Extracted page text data
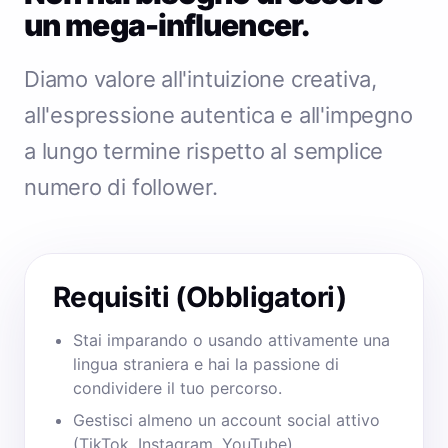
un mega-influencer.
Diamo valore all'intuizione creativa,
all'espressione autentica e all'impegno
a lungo termine rispetto al semplice
numero di follower.
Requisiti (Obbligatori)
Stai imparando o usando attivamente una
lingua straniera e hai la passione di
condividere il tuo percorso.
Gestisci almeno un account social attivo
(TikTok, Instagram, YouTube).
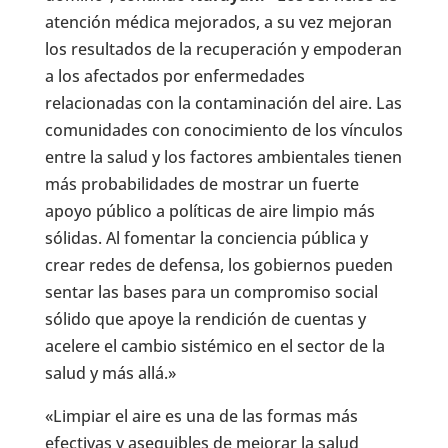
atención médica mejorados, a su vez mejoran
los resultados de la recuperación y empoderan
a los afectados por enfermedades
relacionadas con la contaminación del aire. Las
comunidades con conocimiento de los vínculos
entre la salud y los factores ambientales tienen
más probabilidades de mostrar un fuerte
apoyo público a políticas de aire limpio más
sólidas. Al fomentar la conciencia pública y
crear redes de defensa, los gobiernos pueden
sentar las bases para un compromiso social
sólido que apoye la rendición de cuentas y
acelere el cambio sistémico en el sector de la
salud y más allá.»
«Limpiar el aire es una de las formas más
efectivas y asequibles de mejorar la salud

• _Activity_: Across the data, find each line that has "aire" in it and copy that line.

• _Answer for this exercise_:
relacionadas con la contaminación del aire. Las
apoyo público a políticas de aire limpio más
«Limpiar el aire es una de las formas más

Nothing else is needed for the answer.